From the entries below, gather every line containing the string "separator".
BEGIN Exercise data
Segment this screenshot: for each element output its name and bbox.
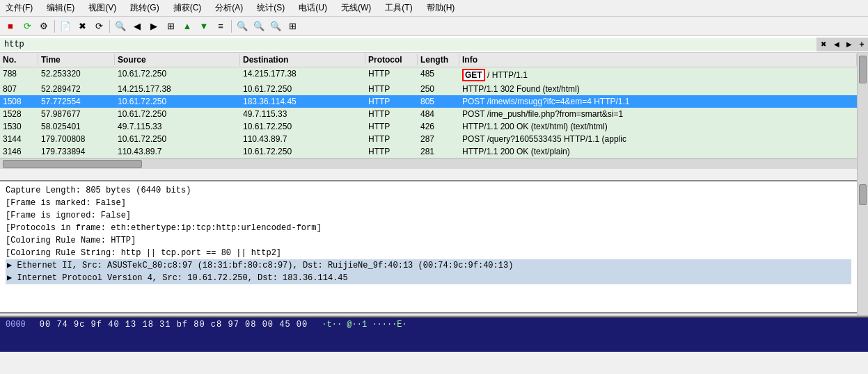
packet-no: 3146 bbox=[0, 146, 38, 157]
packet-no: 1528 bbox=[0, 108, 38, 120]
back-button[interactable]: ◀ bbox=[129, 19, 145, 34]
menu-goto[interactable]: 跳转(G) bbox=[127, 1, 161, 15]
packet-proto: HTTP bbox=[365, 83, 418, 95]
menu-statistics[interactable]: 统计(S) bbox=[254, 1, 287, 15]
detail-expandable-row[interactable]: ▶ Internet Protocol Version 4, Src: 10.6… bbox=[6, 272, 851, 284]
packet-info: POST /imewis/msugg?ifc=4&em=4 HTTP/1.1 bbox=[459, 96, 857, 107]
packet-row[interactable]: 1508 57.772554 10.61.72.250 183.36.114.4… bbox=[0, 95, 857, 108]
menu-capture[interactable]: 捕获(C) bbox=[171, 1, 205, 15]
packet-info: HTTP/1.1 200 OK (text/html) (text/html) bbox=[459, 121, 857, 132]
detail-expandable[interactable]: ▶ Internet Protocol Version 4, Src: 10.6… bbox=[6, 272, 851, 284]
resize-button[interactable]: ⊞ bbox=[285, 19, 300, 34]
header-time: Time bbox=[38, 54, 115, 65]
packet-list-vscroll[interactable] bbox=[857, 53, 868, 181]
menu-wireless[interactable]: 无线(W) bbox=[338, 1, 374, 15]
packet-row[interactable]: 3144 179.700808 10.61.72.250 110.43.89.7… bbox=[0, 133, 857, 145]
separator-3 bbox=[231, 20, 232, 33]
menu-file[interactable]: 文件(F) bbox=[3, 1, 35, 15]
separator-1 bbox=[54, 20, 55, 33]
packet-dst: 10.61.72.250 bbox=[240, 83, 365, 95]
menu-analyze[interactable]: 分析(A) bbox=[212, 1, 246, 15]
save-button[interactable]: ✖ bbox=[74, 19, 90, 34]
packet-src: 14.215.177.38 bbox=[115, 83, 240, 95]
packet-list-header: No. Time Source Destination Protocol Len… bbox=[0, 53, 857, 67]
filter-prev-button[interactable]: ◀ bbox=[830, 38, 843, 51]
packet-detail-vscroll[interactable] bbox=[857, 181, 868, 316]
detail-plain-row: [Coloring Rule String: http || tcp.port … bbox=[6, 247, 851, 259]
packet-info: POST /ime_push/file.php?from=smart&si=1 bbox=[459, 108, 857, 120]
hscroll-thumb[interactable] bbox=[3, 160, 142, 168]
open-button[interactable]: 📄 bbox=[58, 19, 73, 34]
packet-no: 807 bbox=[0, 83, 38, 95]
detail-plain-row: [Frame is ignored: False] bbox=[6, 209, 851, 222]
header-protocol: Protocol bbox=[365, 54, 418, 65]
packet-list-hscroll[interactable] bbox=[0, 158, 857, 169]
goto-button[interactable]: ⊞ bbox=[163, 19, 178, 34]
packet-time: 57.772554 bbox=[38, 96, 115, 107]
packet-time: 57.987677 bbox=[38, 108, 115, 120]
packet-src: 10.61.72.250 bbox=[115, 96, 240, 107]
packet-src: 10.61.72.250 bbox=[115, 133, 240, 145]
packet-info: POST /query?1605533435 HTTP/1.1 (applic bbox=[459, 133, 857, 145]
filter-bar: ✖ ◀ ▶ + bbox=[0, 36, 868, 53]
scroll-down-button[interactable]: ▼ bbox=[196, 19, 212, 34]
packet-info: HTTP/1.1 302 Found (text/html) bbox=[459, 83, 857, 95]
packet-no: 3144 bbox=[0, 133, 38, 145]
colorize-button[interactable]: ≡ bbox=[213, 19, 228, 34]
packet-dst: 10.61.72.250 bbox=[240, 121, 365, 132]
detail-plain-row: [Frame is marked: False] bbox=[6, 197, 851, 209]
packet-proto: HTTP bbox=[365, 121, 418, 132]
packet-info: GET / HTTP/1.1 bbox=[459, 68, 857, 82]
hex-offset: 0000 bbox=[6, 320, 26, 330]
menu-edit[interactable]: 编辑(E) bbox=[44, 1, 77, 15]
packet-row[interactable]: 1530 58.025401 49.7.115.33 10.61.72.250 … bbox=[0, 120, 857, 133]
filter-add-button[interactable]: + bbox=[855, 38, 868, 51]
packet-list-vscroll-thumb[interactable] bbox=[859, 56, 867, 83]
packet-no: 1508 bbox=[0, 96, 38, 107]
packet-dst: 49.7.115.33 bbox=[240, 108, 365, 120]
scroll-up-button[interactable]: ▲ bbox=[180, 19, 195, 34]
find-button[interactable]: 🔍 bbox=[113, 19, 128, 34]
menu-phone[interactable]: 电话(U) bbox=[296, 1, 330, 15]
filter-next-button[interactable]: ▶ bbox=[843, 38, 855, 51]
packet-detail-vscroll-thumb[interactable] bbox=[859, 184, 867, 205]
packet-dst: 183.36.114.45 bbox=[240, 96, 365, 107]
menu-bar: 文件(F) 编辑(E) 视图(V) 跳转(G) 捕获(C) 分析(A) 统计(S… bbox=[0, 0, 868, 17]
hex-bytes: 00 74 9c 9f 40 13 18 31 bf 80 c8 97 08 0… bbox=[40, 320, 308, 330]
separator-2 bbox=[109, 20, 110, 33]
menu-tools[interactable]: 工具(T) bbox=[382, 1, 415, 15]
stop-capture-button[interactable]: ■ bbox=[3, 19, 18, 34]
packet-dst: 110.43.89.7 bbox=[240, 133, 365, 145]
packet-row[interactable]: 3146 179.733894 110.43.89.7 10.61.72.250… bbox=[0, 145, 857, 158]
header-destination: Destination bbox=[240, 54, 365, 65]
options-button[interactable]: ⚙ bbox=[36, 19, 52, 34]
detail-expandable-row[interactable]: ▶ Ethernet II, Src: ASUSTekC_80:c8:97 (1… bbox=[6, 259, 851, 272]
detail-plain-row: [Coloring Rule Name: HTTP] bbox=[6, 234, 851, 247]
packet-proto: HTTP bbox=[365, 146, 418, 157]
packet-rows: 788 52.253320 10.61.72.250 14.215.177.38… bbox=[0, 67, 857, 158]
packet-proto: HTTP bbox=[365, 133, 418, 145]
detail-plain-row: Capture Length: 805 bytes (6440 bits) bbox=[6, 184, 851, 197]
main-area: No. Time Source Destination Protocol Len… bbox=[0, 53, 868, 374]
packet-row[interactable]: 807 52.289472 14.215.177.38 10.61.72.250… bbox=[0, 83, 857, 95]
packet-src: 49.7.115.33 bbox=[115, 121, 240, 132]
menu-view[interactable]: 视图(V) bbox=[86, 1, 119, 15]
filter-clear-button[interactable]: ✖ bbox=[816, 38, 830, 51]
packet-src: 10.61.72.250 bbox=[115, 68, 240, 82]
packet-row[interactable]: 1528 57.987677 10.61.72.250 49.7.115.33 … bbox=[0, 108, 857, 120]
packet-row[interactable]: 788 52.253320 10.61.72.250 14.215.177.38… bbox=[0, 67, 857, 83]
packet-src: 110.43.89.7 bbox=[115, 146, 240, 157]
packet-time: 52.253320 bbox=[38, 68, 115, 82]
packet-len: 805 bbox=[418, 96, 459, 107]
packet-time: 179.700808 bbox=[38, 133, 115, 145]
close-button[interactable]: ⟳ bbox=[91, 19, 106, 34]
start-capture-button[interactable]: ⟳ bbox=[19, 19, 35, 34]
menu-help[interactable]: 帮助(H) bbox=[424, 1, 458, 15]
forward-button[interactable]: ▶ bbox=[146, 19, 161, 34]
zoom-out-button[interactable]: 🔍 bbox=[251, 19, 267, 34]
detail-expandable[interactable]: ▶ Ethernet II, Src: ASUSTekC_80:c8:97 (1… bbox=[6, 259, 851, 272]
zoom-in-button[interactable]: 🔍 bbox=[235, 19, 250, 34]
filter-input[interactable] bbox=[0, 38, 816, 51]
hex-dump-pane: 0000 00 74 9c 9f 40 13 18 31 bf 80 c8 97… bbox=[0, 317, 868, 352]
zoom-reset-button[interactable]: 🔍 bbox=[268, 19, 283, 34]
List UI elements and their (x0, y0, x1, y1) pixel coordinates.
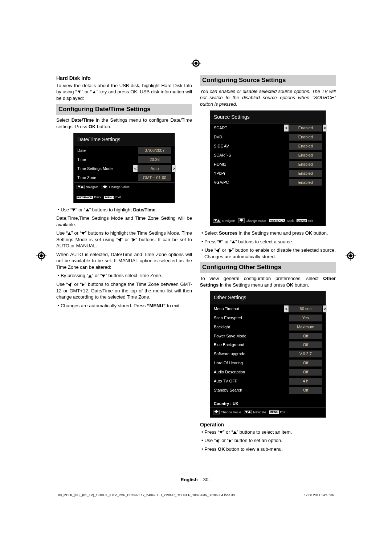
datetime-p2: Use “” or “” buttons to highlight the Ti… (56, 230, 192, 249)
datetime-bullet-2: • By pressing “” or “” buttons select Ti… (56, 272, 192, 279)
osd-row: Date07/06/2007 (74, 146, 175, 155)
operation-bullet-2: • Use “” or “” button to set an option. (200, 437, 336, 444)
osd-row-value: Yes (289, 315, 322, 321)
datetime-bullet-1: • Use “” or “” buttons to highlight Date… (56, 207, 192, 213)
datetime-p4: Use “” or “” buttons to change the Time … (56, 281, 192, 300)
osd-row: Power Save ModeOff (210, 332, 326, 341)
osd-row: Time20:26 (74, 155, 175, 164)
datetime-p1: Date,Time,Time Settings Mode and Time Zo… (56, 215, 192, 228)
source-bullet-1: • Select Sources in the Settings menu an… (200, 230, 336, 236)
osd-row: Menu Timeout60 sec (210, 304, 326, 313)
osd-row-label: Power Save Mode (214, 333, 289, 339)
datetime-osd-title: Date/Time Settings (74, 133, 175, 146)
source-bullet-3: • Use “” or “” button to enable or disab… (200, 247, 336, 260)
osd-row-value: V.0.2.7 (289, 351, 322, 357)
osd-row: Time Settings ModeAuto (74, 164, 175, 173)
source-heading: Configuring Source Settings (200, 75, 336, 86)
osd-row: SCARTEnabled (210, 123, 326, 133)
osd-row: Blue BackgroundOff (210, 340, 326, 349)
osd-row-label: Date (77, 148, 138, 153)
source-note: You can enables or disable selected sour… (200, 88, 336, 108)
other-intro: To view general configuration preference… (200, 275, 336, 288)
datetime-intro: Select Date/Time in the Settings menu to… (56, 117, 192, 130)
datetime-heading: Configuring Date/Time Settings (56, 104, 192, 115)
osd-row-label: SCART-S (214, 153, 289, 158)
other-osd-title: Other Settings (210, 291, 326, 304)
osd-row-label: Time Zone (77, 175, 138, 181)
osd-row-value: Off (289, 333, 322, 340)
print-footer: 00_MB60_[GB]_(01_TV)_1910UK_IDTV_PVR_BRO… (58, 493, 334, 497)
right-column: Configuring Source Settings You can enab… (200, 73, 336, 454)
osd-row-value: Off (289, 369, 322, 376)
osd-row-label: VGA/PC (214, 180, 289, 185)
osd-row: Standby SearchOff (210, 386, 326, 395)
registration-mark-right (346, 251, 356, 261)
datetime-osd-footer: Navigate Change Value RET/BACKBack MENUE… (74, 182, 175, 203)
other-osd: Other Settings Menu Timeout60 secScan En… (210, 291, 326, 418)
osd-row: SCART-SEnabled (210, 151, 326, 160)
osd-row-label: Scan Encrypted (214, 315, 289, 321)
down-arrow-icon (72, 208, 75, 211)
osd-row-value: 60 sec (289, 305, 322, 312)
osd-row-value: Off (289, 360, 322, 366)
page-footer: English - 30 - (0, 477, 392, 482)
osd-row: DVDEnabled (210, 133, 326, 142)
other-heading: Configuring Other Settings (200, 262, 336, 273)
osd-row-value: Enabled (289, 152, 322, 159)
osd-row-value: Off (289, 387, 322, 394)
datetime-bullet-3: • Changes are automatically stored. Pres… (56, 303, 192, 309)
print-date: 17.08.2011 14:10:36 (304, 493, 334, 497)
osd-row-label: Software upgrade (214, 351, 289, 357)
osd-row-label: SIDE AV (214, 143, 289, 149)
other-osd-footer: Change Value Navigate MENUExit (210, 407, 326, 417)
osd-row-label: Time (77, 157, 138, 162)
osd-row: Hard Of HearingOff (210, 358, 326, 368)
osd-row-value: Off (289, 341, 322, 348)
osd-row-label: Audio Description (214, 369, 289, 375)
osd-row-value: GMT + 01:00 (138, 174, 171, 181)
datetime-osd: Date/Time Settings Date07/06/2007Time20:… (73, 133, 175, 203)
up-arrow-icon (86, 208, 89, 211)
osd-row-label: YPbPr (214, 171, 289, 176)
osd-row-label: Blue Background (214, 342, 289, 348)
osd-row-label: Backlight (214, 324, 289, 330)
source-osd-footer: Navigate Change Value RET/BACKBack MENUE… (210, 216, 326, 226)
osd-row-value: Enabled (289, 179, 322, 186)
osd-row-label: Auto TV OFF (214, 378, 289, 384)
osd-row: Scan EncryptedYes (210, 313, 326, 323)
operation-bullet-3: • Press OK button to view a sub-menu. (200, 446, 336, 453)
left-column: Hard Disk Info To view the details about… (56, 73, 192, 454)
hard-disk-heading: Hard Disk Info (56, 75, 192, 82)
datetime-p3: When AUTO is selected, Date/Time and Tim… (56, 251, 192, 271)
osd-row: Auto TV OFF4 h (210, 377, 326, 386)
registration-mark-left (36, 251, 46, 261)
osd-row-value: 4 h (289, 378, 322, 385)
osd-row: Software upgradeV.0.2.7 (210, 349, 326, 358)
osd-row-label: SCART (214, 125, 289, 131)
print-file: 00_MB60_[GB]_(01_TV)_1910UK_IDTV_PVR_BRO… (58, 493, 235, 497)
source-osd-title: Source Settings (210, 111, 326, 124)
registration-mark-top (191, 58, 201, 68)
osd-row: VGA/PCEnabled (210, 178, 326, 187)
osd-row-value: 20:26 (138, 156, 171, 163)
osd-row-value: Enabled (289, 143, 322, 150)
osd-row-value: Enabled (289, 134, 322, 141)
osd-row-label: HDMI1 (214, 162, 289, 167)
osd-row-value: Enabled (289, 161, 322, 168)
osd-row-value: Enabled (289, 125, 322, 131)
osd-row-label: Standby Search (214, 388, 289, 393)
osd-row: Time ZoneGMT + 01:00 (74, 173, 175, 182)
osd-row-value: Maximum (289, 324, 322, 331)
osd-row-label: Hard Of Hearing (214, 360, 289, 366)
osd-row-label: Time Settings Mode (77, 166, 138, 171)
osd-row-value: 07/06/2007 (138, 147, 171, 154)
osd-row-value: Enabled (289, 170, 322, 177)
osd-row: SIDE AVEnabled (210, 142, 326, 151)
operation-heading: Operation (200, 421, 336, 428)
osd-row: YPbPrEnabled (210, 169, 326, 178)
other-country: Country : UK (214, 401, 322, 406)
osd-row: Audio DescriptionOff (210, 368, 326, 377)
operation-bullet-1: • Press “” or “” buttons to select an it… (200, 429, 336, 436)
osd-row: HDMI1Enabled (210, 160, 326, 169)
hard-disk-body: To view the details about the USB disk, … (56, 82, 192, 102)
END Exercise data
### Solution for this problem
separator-3 bbox=[231, 20, 232, 33]
separator-1 bbox=[54, 20, 55, 33]
separator-2 bbox=[109, 20, 110, 33]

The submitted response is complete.